Il caso che ha dato origine a questa sentenza è singolare e può far sorridere. Un carabiniere, che era in servizio di vigilanza, ha interrotto il servizio, si è recato “in divisa” da un barbiere e si è fatto tagliare i capelli. Un passante lo ha visto, e ha segnalato questo fatto alla locale centrale operativa. Per questo comportamento, il carabiniere è stato condannato a un mese e dieci giorni di reclusione militare e a una sanzione disciplinare. Ma è sorto il problema della violazione dell’immagine della pubblica amministrazione e del risarcimento di questo danno. Secondo la Corte dei conti il risarcimento del danno all’immagine può avvenire soltanto come conseguenza di uno dei reati previsti nel Capo I, Titolo II, Libro secondo, del Codice penale, accertato con sentenza irrevocabile di condanna. Non si ha quindi risarcimento per la violazione di qualsiasi dovere di servizio. Inoltre l’entità del danno all’immagine, come stabilito dal comma 1 sexies articolo 1, legge 20/1994 si presume, salvo prova contraria, pari al doppio della somma di denaro o del valore patrimoniale o di altra utilità illecitamente percepita dal dipendente.
La Corte ha anche precisato che la condotta del dipendente deve superare una “soglia minima” di offensività.
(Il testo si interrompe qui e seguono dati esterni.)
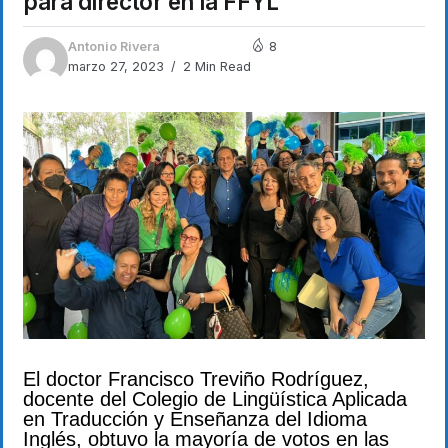
para director en la FFYL
Antonio Rivera
8
marzo 27, 2023
2 Min Read
El doctor Francisco Treviño Rodríguez,
docente del Colegio de Lingüística Aplicada
en Traducción y Enseñanza del Idioma
Inglés, obtuvo la mayoría de votos en las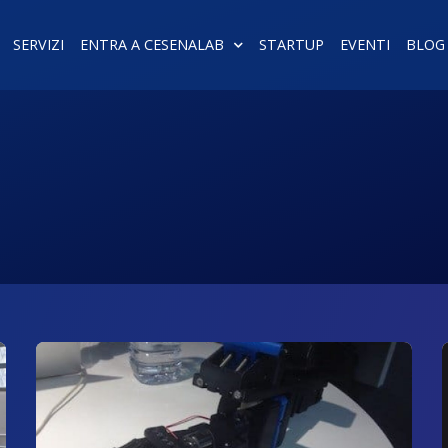
SERVIZI
ENTRA A CESENALAB
STARTUP
EVENTI
BLOG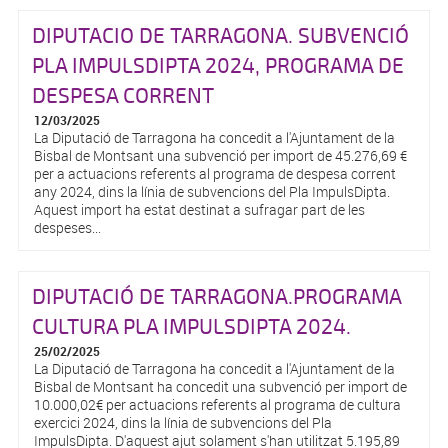
DIPUTACIO DE TARRAGONA. SUBVENCIÓ
PLA IMPULSDIPTA 2024, PROGRAMA DE
DESPESA CORRENT
12/03/2025
La Diputació de Tarragona ha concedit a l'Ajuntament de la
Bisbal de Montsant una subvenció per import de 45.276,69 €
per a actuacions referents al programa de despesa corrent
any 2024, dins la línia de subvencions del Pla ImpulsDipta.
Aquest import ha estat destinat a sufragar part de les
despeses...
DIPUTACIÓ DE TARRAGONA.PROGRAMA
CULTURA PLA IMPULSDIPTA 2024.
25/02/2025
La Diputació de Tarragona ha concedit a l'Ajuntament de la
Bisbal de Montsant ha concedit una subvenció per import de
10.000,02€ per actuacions referents al programa de cultura
exercici 2024, dins la línia de subvencions del Pla
ImpulsDipta. D'aquest ajut solament s'han utilitzat 5.195,89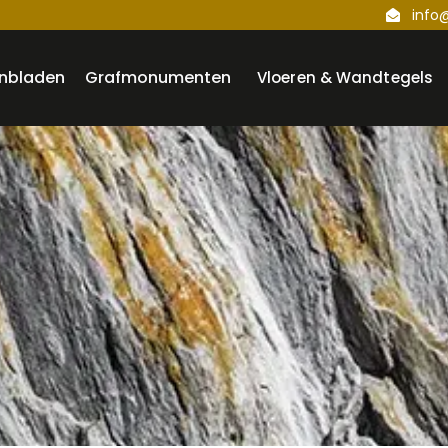
info
nbladen
Grafmonumenten
Vloeren & Wandtegels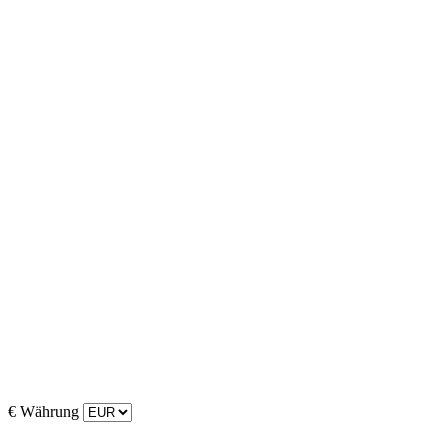
€
Währung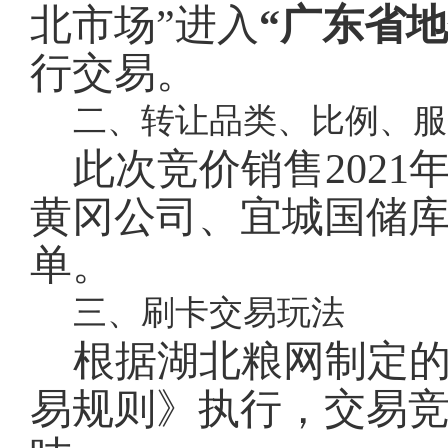
北市场”进入
“广东省
行交易。
二、转让品类、比例、服
此次竞价销售2021
黄冈公司、宜城国储
单。
三、刷卡交易玩法
根据湖北粮网制定
易规则》执行，交易竞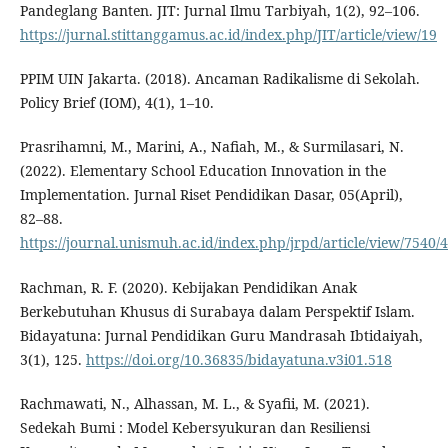
Pandeglang Banten. JIT: Jurnal Ilmu Tarbiyah, 1(2), 92–106.
https://jurnal.stittanggamus.ac.id/index.php/JIT/article/view/19
PPIM UIN Jakarta. (2018). Ancaman Radikalisme di Sekolah.
Policy Brief (IOM), 4(1), 1–10.
Prasrihamni, M., Marini, A., Nafiah, M., & Surmilasari, N.
(2022). Elementary School Education Innovation in the
Implementation. Jurnal Riset Pendidikan Dasar, 05(April),
82–88.
https://journal.unismuh.ac.id/index.php/jrpd/article/view/7540/
Rachman, R. F. (2020). Kebijakan Pendidikan Anak
Berkebutuhan Khusus di Surabaya dalam Perspektif Islam.
Bidayatuna: Jurnal Pendidikan Guru Mandrasah Ibtidaiyah,
3(1), 125.
https://doi.org/10.36835/bidayatuna.v3i01.518
Rachmawati, N., Alhassan, M. L., & Syafii, M. (2021).
Sedekah Bumi : Model Kebersyukuran dan Resiliensi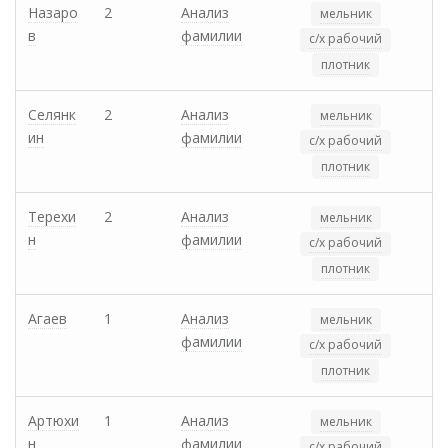
Назаро
2
Анализ
мельник
в
фамилии
с/х рабочий
плотник
Селянк
2
Анализ
мельник
ин
фамилии
с/х рабочий
плотник
Терехи
2
Анализ
мельник
н
фамилии
с/х рабочий
плотник
Агаев
1
Анализ
мельник
фамилии
с/х рабочий
плотник
Артюхи
1
Анализ
мельник
н
фамилии
с/х рабочий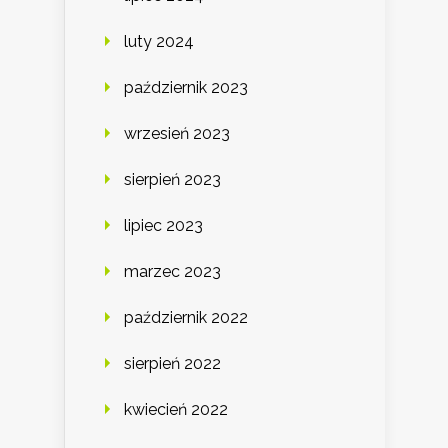
luty 2024
październik 2023
wrzesień 2023
sierpień 2023
lipiec 2023
marzec 2023
październik 2022
sierpień 2022
kwiecień 2022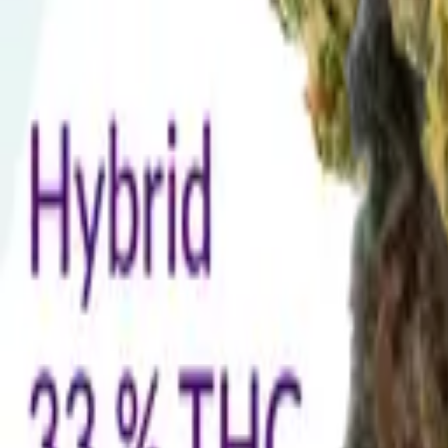
Rezept anfragen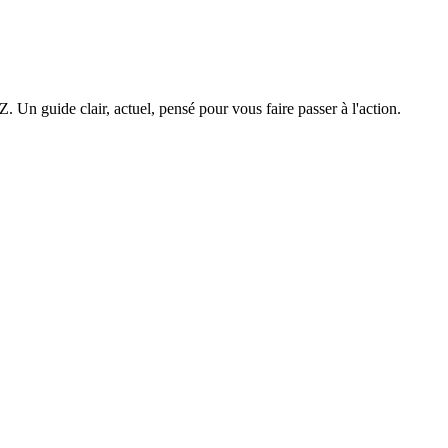
. Un guide clair, actuel, pensé pour vous faire passer à l'action.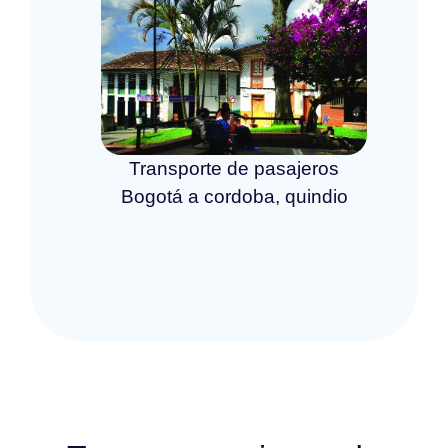
Transporte de pasajeros
Bogotá a cordoba, quindio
Questa condotta deve essere quindi gravemente lesiva dell’immagine pubblica, così da far sorgere un corale e persistente sentimento di sfiducia verso l’amministrazione, e da determinare la convinzione che i comportamenti patologici posti in essere siano usuali nella pubblica amministrazione. Il comportamento del Carabiniere non ha – a giudizio della Corte – superato la “soglia minima”, perché si è trattato di un episodio, circoscritto anche nel tempo, e non vi è stata un’ampia notizia del fatto.
La sentenza è da condividere. In contrario agli argomenti della Corte si potrebbe obiettare che, anche se si è trattato di un unico episodio, non ha di certo giovato al prestigio dell’Arma il fatto che il carabiniere sia andato a farsi tagliare i capelli “in divisa”. Ma l’obiezione non sarebbe persuasiva. Infatti, sia per questo fatto, sia – e specialmente – per avere interrotto il servizio, il carabiniere è stato condannato in sede penale e disciplinare.
Per il risarcimento del danno di immagine, la sentenza ha il pregio di avere puntualizzato la necessità del superamento della “soglia minima” dell’offesa all’immagine dell’amministrazione pubblica, tale da incrinare quel rapporto di fiducia che deve necessariamente unire i cittadini e l’amministrazione pubblica.